--- Exercise goal ---
From the records below, return every line containing the word "sobie".
:: Stored data
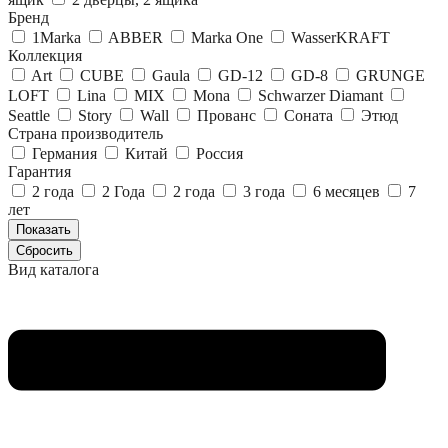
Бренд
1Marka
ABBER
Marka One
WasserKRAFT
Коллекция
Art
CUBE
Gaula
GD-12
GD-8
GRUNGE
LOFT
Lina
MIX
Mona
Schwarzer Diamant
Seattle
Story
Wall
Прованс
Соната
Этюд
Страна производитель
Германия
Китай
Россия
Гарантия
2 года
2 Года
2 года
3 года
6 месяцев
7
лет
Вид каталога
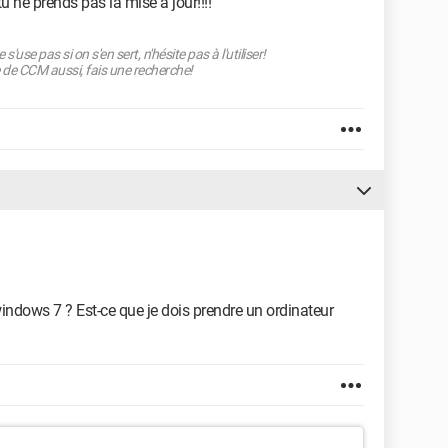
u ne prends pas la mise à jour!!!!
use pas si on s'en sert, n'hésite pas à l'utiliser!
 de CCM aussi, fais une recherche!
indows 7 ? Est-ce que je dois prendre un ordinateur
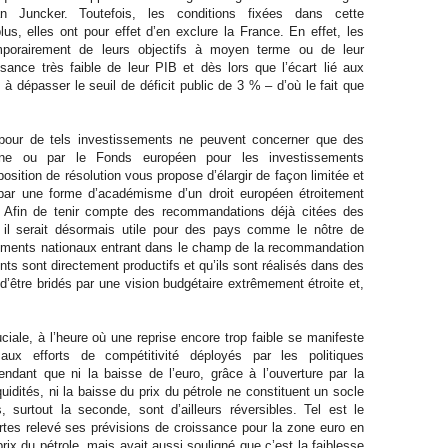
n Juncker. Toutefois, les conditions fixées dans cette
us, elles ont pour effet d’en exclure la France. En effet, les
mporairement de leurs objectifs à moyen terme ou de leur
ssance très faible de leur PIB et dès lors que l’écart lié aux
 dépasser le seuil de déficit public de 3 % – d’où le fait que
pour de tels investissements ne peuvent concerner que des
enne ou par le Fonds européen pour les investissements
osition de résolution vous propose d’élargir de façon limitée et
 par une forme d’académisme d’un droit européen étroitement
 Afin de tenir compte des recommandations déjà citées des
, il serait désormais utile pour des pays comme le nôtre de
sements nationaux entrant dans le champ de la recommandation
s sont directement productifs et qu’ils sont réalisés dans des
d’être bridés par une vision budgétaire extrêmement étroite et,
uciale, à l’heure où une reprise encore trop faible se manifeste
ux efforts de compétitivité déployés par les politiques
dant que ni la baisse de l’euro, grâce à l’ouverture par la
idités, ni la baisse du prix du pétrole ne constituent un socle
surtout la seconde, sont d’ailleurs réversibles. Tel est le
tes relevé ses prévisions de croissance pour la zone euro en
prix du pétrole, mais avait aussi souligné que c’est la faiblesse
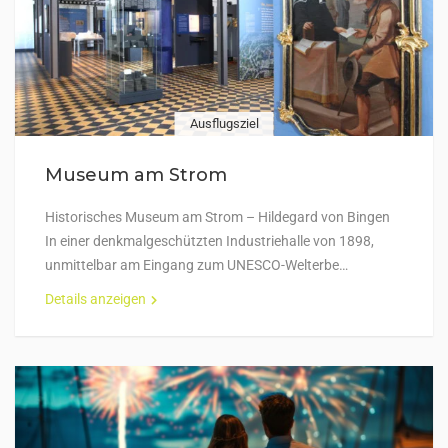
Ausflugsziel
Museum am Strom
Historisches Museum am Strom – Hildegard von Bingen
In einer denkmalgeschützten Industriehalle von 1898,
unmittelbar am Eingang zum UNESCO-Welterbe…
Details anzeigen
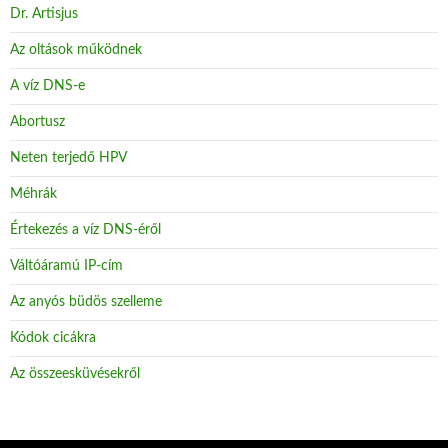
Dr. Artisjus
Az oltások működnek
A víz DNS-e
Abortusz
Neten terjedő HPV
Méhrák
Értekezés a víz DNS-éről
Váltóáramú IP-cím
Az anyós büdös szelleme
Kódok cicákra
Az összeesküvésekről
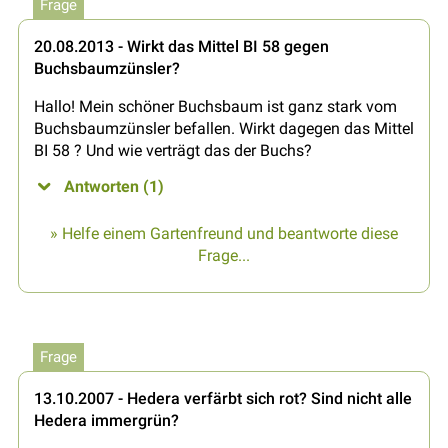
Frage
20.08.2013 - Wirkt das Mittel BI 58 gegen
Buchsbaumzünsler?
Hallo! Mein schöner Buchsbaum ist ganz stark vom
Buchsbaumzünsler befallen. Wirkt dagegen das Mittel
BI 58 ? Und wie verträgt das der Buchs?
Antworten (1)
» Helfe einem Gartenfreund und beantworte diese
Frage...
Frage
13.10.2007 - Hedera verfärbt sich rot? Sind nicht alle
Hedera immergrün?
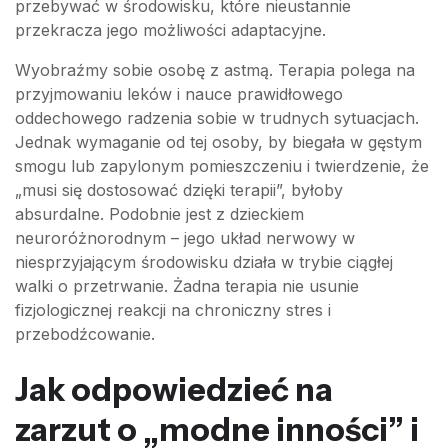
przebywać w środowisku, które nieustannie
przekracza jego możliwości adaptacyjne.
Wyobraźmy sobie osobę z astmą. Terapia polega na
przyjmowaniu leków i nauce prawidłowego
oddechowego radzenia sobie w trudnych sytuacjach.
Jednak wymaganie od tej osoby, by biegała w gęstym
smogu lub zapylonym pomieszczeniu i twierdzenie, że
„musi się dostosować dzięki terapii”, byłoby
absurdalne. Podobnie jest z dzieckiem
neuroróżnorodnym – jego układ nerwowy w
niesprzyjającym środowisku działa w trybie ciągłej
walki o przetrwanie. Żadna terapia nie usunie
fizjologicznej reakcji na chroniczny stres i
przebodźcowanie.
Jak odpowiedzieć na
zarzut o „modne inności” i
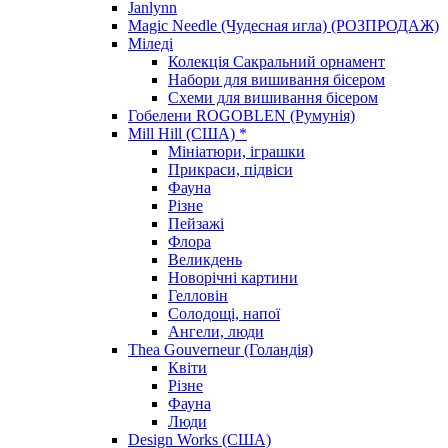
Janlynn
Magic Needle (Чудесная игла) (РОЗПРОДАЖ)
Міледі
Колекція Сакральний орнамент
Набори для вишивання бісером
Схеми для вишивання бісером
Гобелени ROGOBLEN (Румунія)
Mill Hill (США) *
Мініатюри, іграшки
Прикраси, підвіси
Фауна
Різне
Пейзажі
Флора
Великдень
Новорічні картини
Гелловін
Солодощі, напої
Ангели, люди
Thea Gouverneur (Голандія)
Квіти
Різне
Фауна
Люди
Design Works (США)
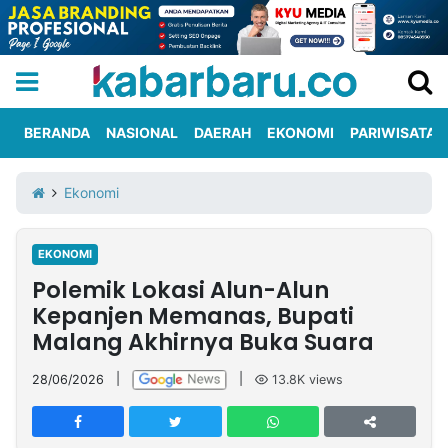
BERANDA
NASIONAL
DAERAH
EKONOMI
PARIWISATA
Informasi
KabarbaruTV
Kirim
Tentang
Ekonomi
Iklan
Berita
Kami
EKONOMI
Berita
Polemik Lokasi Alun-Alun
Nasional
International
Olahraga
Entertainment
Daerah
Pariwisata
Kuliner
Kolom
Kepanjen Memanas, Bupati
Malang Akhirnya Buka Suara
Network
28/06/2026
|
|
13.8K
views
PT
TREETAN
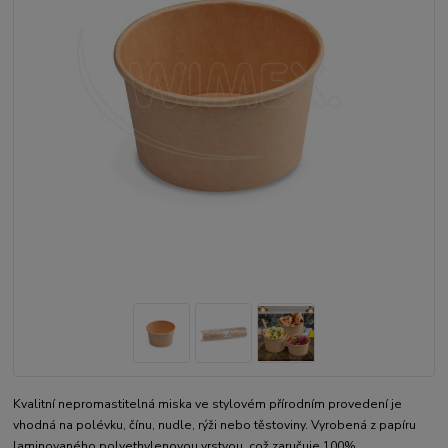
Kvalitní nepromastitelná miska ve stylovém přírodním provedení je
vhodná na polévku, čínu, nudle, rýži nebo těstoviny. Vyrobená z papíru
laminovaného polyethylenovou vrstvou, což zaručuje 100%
::::
:: Stored data
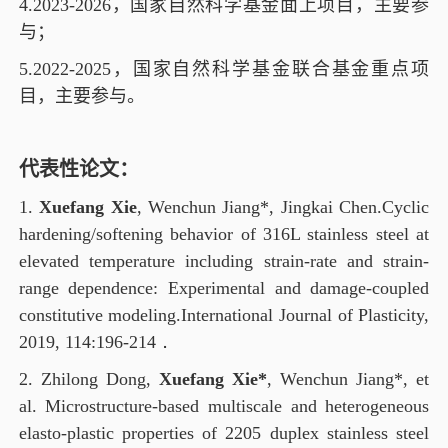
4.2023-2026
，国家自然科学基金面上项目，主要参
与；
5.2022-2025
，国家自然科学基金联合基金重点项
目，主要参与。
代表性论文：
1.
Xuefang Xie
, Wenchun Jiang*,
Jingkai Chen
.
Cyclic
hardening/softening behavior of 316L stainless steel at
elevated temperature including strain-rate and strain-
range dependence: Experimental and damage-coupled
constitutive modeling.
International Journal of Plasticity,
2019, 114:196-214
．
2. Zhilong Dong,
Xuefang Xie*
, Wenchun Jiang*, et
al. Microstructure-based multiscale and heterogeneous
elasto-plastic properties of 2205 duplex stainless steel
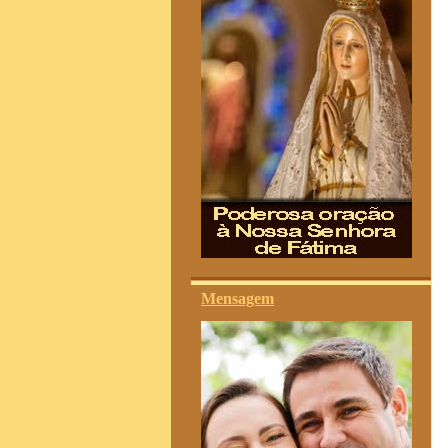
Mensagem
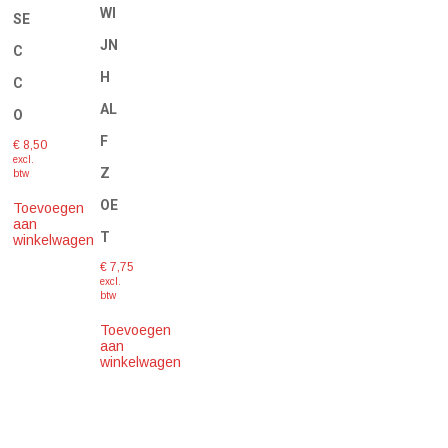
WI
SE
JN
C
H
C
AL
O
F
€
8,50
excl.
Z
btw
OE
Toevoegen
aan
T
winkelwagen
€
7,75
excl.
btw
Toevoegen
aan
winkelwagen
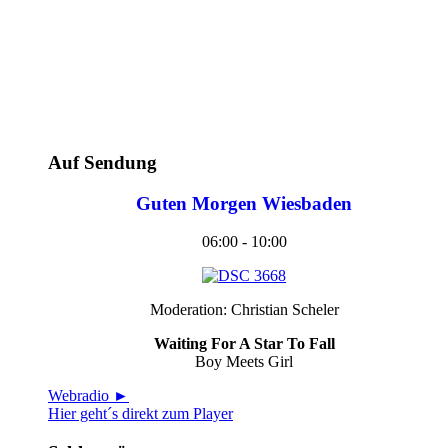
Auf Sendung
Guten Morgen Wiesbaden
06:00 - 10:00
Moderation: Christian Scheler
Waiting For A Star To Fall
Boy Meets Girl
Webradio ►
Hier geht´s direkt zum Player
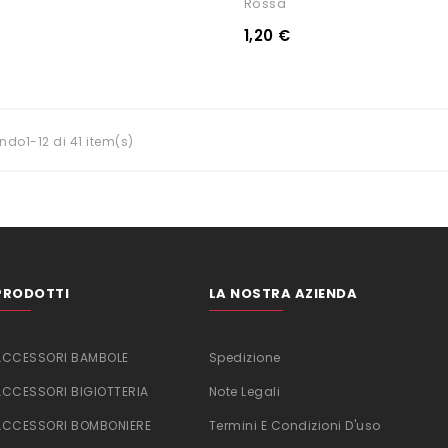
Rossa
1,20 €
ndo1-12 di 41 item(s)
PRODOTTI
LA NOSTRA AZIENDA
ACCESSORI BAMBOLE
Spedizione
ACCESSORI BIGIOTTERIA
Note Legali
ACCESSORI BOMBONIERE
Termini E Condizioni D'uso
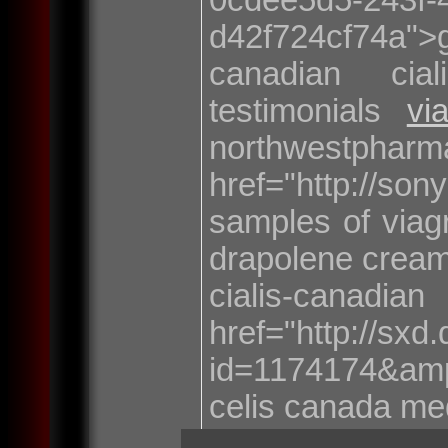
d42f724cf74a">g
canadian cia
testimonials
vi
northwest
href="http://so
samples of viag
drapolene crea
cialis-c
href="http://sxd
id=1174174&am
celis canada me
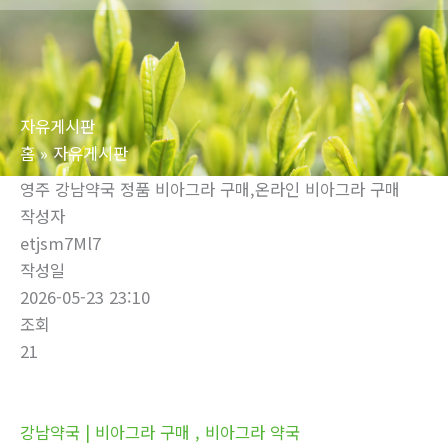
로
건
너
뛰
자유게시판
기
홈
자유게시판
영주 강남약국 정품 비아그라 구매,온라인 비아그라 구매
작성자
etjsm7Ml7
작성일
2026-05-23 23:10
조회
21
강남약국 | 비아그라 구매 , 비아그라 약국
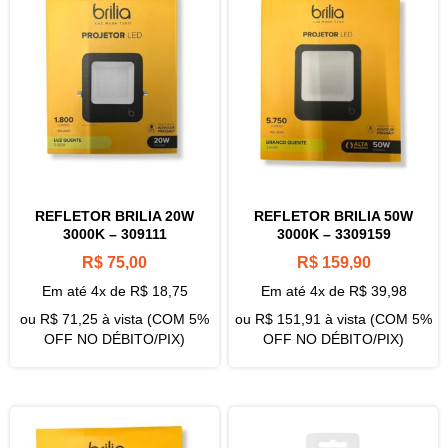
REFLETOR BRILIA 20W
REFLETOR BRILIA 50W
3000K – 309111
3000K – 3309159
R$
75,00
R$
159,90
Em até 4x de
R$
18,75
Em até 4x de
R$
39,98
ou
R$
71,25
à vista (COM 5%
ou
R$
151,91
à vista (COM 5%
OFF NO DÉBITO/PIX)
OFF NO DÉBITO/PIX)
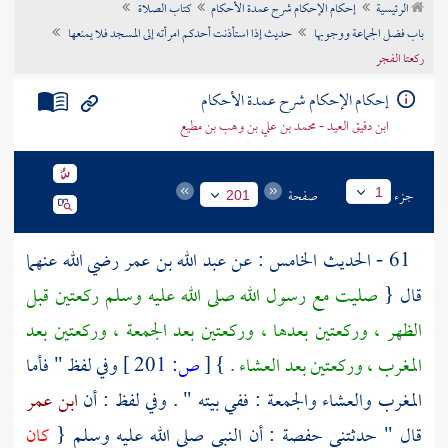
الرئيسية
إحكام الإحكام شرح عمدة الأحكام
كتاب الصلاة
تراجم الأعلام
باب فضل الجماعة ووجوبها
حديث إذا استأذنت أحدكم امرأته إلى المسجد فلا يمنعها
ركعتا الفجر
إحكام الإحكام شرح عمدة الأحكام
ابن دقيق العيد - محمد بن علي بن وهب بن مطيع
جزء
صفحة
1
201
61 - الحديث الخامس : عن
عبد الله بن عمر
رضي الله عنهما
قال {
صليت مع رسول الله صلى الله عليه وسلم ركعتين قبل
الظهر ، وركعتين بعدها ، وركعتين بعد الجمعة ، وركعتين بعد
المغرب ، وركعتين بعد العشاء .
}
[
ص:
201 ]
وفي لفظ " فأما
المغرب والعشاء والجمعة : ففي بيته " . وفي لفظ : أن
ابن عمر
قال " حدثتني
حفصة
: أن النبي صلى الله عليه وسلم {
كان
::::
--- Your solution ---
Wyobraźmy sobie osobę z astmą. Terapia polega na
oddechowego radzenia sobie w trudnych sytuacjach.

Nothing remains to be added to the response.